Briggs Aerospace Technologies


 

Varulkarie program

Varulkarie is a program designed to remove space-debris from orbit at high rates, and will be funded by the Briggs J2000 HYT programme.

NASA tracks over 22,000 pieces of debris in orbit larger than 10 cm, and claims 100 million pieces of debris are in orbit. Space debris, mainly formed from discarded elements from rockets remaining in orbit, is a severe threat to the space industry. A collision could destroy a spacecraft, and the number of pieces of space debris is multiplying, from ongoing use of rockets as well as debris collisions with other space-junk, creating more litter.

Space debris was seen by Briggs as an unchecked, severe problem a decade ago. The predecessors of the present programs originated from an engineering program, meant to be sub-contracted to other aerospace firms, except Briggs found appropriate designs internally. 

Continued work by Briggs has developed multiple programs to remove all shapes and sizes of space junk from different orbits. There are now three Briggs designs and processes to remove space debris. 

  1. The J2000 will remove obsolete satellites and other valuable debris from orbit. 
  2. Briggs has also designed an unmanned, robotic craft to remove litter piece by piece - particularly good for removing larger pieces of unrecyclable rubbish from orbit. 
  3. The third type uses HYTs equipped with armoured deflectors to reduce the problem. This system will remove large numbers of smaller space debris from orbit, by flying into the debris, deflecting it out of orbit and back to Earth.

J2000 HYT missions

HYTs will be employed capturing obsolete satellites and bringing them back to Earth for recycling. The missions will simply involve HYTs ascending up to orbit and intercepting the satellites, possibly several in one mission, and returning to Earth.

Due to the low cost of J2000 operations, this mission may even pay for itself since most satellites have expensive fittings, such as gold and other rare metals.

Unmanned semi-robotic craft

The unmanned semi-robotic craft has been developed to be carried in the J2000 payload bay along with smaller than full payloads. this enables the robotic craft to be carried into orbit for clearing missions if there is room in the payload bay.

The unmanned craft will be equipped with detection gear and intercept larger pieces of debris.
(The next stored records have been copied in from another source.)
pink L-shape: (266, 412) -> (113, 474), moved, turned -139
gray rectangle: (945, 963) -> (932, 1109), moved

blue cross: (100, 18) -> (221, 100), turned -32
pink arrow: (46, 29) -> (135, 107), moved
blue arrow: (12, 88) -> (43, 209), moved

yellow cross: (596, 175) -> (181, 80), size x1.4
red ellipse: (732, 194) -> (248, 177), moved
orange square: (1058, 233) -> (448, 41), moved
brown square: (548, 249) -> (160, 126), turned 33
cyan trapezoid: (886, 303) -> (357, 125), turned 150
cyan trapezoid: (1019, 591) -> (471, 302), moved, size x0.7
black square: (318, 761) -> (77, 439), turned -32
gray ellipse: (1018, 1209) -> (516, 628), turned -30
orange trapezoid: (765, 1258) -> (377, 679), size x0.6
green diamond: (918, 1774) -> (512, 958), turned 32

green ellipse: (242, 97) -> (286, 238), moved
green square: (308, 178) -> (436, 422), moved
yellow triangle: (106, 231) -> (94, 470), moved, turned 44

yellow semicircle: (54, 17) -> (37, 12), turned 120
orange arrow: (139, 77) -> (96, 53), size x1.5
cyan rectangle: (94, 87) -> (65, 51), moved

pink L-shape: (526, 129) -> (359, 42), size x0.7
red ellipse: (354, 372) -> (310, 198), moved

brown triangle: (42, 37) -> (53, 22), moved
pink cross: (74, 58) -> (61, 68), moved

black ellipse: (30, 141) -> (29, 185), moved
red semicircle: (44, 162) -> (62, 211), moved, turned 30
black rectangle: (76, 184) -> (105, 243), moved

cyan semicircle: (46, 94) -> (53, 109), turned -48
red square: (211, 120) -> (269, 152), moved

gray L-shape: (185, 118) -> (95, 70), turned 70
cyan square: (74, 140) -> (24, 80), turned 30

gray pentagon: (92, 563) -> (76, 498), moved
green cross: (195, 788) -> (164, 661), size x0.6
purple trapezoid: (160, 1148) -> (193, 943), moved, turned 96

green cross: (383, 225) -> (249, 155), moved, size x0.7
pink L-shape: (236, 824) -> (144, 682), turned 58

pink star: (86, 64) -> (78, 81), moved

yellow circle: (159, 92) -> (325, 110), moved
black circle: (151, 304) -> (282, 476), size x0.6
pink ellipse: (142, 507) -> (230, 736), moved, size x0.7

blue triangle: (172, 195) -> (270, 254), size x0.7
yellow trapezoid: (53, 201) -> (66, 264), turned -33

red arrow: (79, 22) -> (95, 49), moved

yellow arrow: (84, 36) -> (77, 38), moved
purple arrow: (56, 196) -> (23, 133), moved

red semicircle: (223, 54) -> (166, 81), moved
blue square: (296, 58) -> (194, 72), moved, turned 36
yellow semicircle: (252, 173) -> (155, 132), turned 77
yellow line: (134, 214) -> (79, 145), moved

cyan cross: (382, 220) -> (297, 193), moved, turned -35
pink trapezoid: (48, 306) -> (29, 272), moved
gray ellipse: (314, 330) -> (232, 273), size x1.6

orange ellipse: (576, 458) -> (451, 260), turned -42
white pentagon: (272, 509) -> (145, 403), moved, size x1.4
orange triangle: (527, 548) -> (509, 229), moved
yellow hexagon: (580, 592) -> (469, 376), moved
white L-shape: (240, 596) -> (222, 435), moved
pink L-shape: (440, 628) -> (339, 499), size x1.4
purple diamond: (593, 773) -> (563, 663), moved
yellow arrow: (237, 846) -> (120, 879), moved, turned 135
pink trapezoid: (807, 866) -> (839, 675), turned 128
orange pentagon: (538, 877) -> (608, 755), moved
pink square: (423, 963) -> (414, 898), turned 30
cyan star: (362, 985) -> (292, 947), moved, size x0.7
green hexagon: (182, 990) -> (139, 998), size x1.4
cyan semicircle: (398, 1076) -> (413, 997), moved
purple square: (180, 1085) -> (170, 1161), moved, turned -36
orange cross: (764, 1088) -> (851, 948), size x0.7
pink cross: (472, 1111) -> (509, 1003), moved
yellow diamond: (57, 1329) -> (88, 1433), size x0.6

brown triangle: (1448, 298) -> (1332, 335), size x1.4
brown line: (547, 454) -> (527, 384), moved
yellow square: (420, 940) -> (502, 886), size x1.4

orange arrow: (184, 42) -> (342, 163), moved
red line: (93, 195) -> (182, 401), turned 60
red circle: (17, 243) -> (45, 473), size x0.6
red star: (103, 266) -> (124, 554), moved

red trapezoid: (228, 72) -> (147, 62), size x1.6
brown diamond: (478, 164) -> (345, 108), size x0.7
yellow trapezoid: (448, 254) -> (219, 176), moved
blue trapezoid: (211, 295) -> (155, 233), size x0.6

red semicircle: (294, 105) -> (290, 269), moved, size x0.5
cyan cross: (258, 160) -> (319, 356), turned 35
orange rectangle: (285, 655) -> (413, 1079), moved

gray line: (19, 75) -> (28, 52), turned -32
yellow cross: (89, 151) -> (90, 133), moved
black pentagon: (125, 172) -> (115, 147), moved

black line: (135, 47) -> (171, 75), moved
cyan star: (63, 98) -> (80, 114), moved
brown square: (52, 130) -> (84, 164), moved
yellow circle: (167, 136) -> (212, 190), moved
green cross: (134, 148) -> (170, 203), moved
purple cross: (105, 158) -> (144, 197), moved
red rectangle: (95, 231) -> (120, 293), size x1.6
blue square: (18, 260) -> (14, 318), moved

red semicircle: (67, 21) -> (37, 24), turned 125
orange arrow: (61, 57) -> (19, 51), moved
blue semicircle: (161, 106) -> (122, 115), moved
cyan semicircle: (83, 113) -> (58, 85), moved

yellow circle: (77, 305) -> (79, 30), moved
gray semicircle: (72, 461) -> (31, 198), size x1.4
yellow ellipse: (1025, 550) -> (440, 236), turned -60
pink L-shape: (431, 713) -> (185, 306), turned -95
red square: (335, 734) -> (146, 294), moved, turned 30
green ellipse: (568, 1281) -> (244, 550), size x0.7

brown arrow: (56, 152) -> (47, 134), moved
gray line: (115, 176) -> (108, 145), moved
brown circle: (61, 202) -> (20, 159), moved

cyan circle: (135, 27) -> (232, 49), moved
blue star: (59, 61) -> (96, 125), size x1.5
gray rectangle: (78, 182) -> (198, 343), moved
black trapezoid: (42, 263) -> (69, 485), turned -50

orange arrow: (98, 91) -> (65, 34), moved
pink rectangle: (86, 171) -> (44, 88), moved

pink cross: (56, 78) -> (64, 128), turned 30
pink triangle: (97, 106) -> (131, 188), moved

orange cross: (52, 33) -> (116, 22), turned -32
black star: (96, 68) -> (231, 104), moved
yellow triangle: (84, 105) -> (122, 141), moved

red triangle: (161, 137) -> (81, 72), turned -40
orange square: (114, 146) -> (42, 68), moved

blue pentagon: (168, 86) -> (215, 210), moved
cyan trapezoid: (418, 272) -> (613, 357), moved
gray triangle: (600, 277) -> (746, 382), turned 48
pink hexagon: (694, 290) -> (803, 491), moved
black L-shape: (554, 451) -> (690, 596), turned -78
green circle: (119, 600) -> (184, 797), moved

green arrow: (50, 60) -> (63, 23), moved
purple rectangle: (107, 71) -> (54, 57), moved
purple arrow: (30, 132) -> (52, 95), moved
Using an unmanned craft removed the severe danger of these (interception) services. It will be deployed by a HYT at high orbit and descend down through various orbital inclines capturing space debris. Once the craft reaches low orbit it re-enters back to Earth for landing.The craft will be remotely operated from Earth. 

The design is based upon studies to find an escape-craft for the HYT crews, as well a former engineering program by Briggs predecessor Briggs Aerospace Technologies.

Deflectors

The deflection system pushes the debris back to Earth via large armoured wings linked between several J2000s. 

This system is designed to quickly remove small pieces of space debris from all orbital altitudes, which albeit being tiny, can be deadly to any spacecraft, particularly manned missions. The wings give a large area of coverage, enabling a lot of space debris to be vectored back to Earth in a very short time.

These armoured wings will fold up for travel in a HYT into orbit, when it will be placed into high orbit. Once the craft has been readied for use - with the wings unfolded - the linked HYTs will move forward towards known debris.

The deflectors push the pieces of litter back into orbit, where it will burn up upon re-entry. Each panel is armoured so as to cope with the extremely high impact velocities of some of the debris. Due to the angle much of the energy is taken out of the impact deflecting the object back to Earth, like a bat hitting a ball. Even collsions with large debris will reduce the velocity of the debris enough to drop it out of orbit.

Fortunately space debris is travelling - for the most part - in the same direction, reducing the impact speeds to (generally speaking) the speed of the Varulkarie: the pieces are in orbit and thereby at orbital velocity. The pieces are all travelling in the same direction, due to rocketries need to be launched against the rotation of the Earth for improved performance.

The HYTs on these missions will return to Earth as normal, with the deflectors refolded and stored inside in the payload bay. The deflectors are designed to be refolded or can be ejected if necessary: damage due to the collisions may make the panels unable to be retracted. If ejected, the panels are designed to flutter down and be reusable, just prior to atmospheric re-entry: in other words, they will not create more mess than they clean.

The panels will be serviced and repaired before another mission.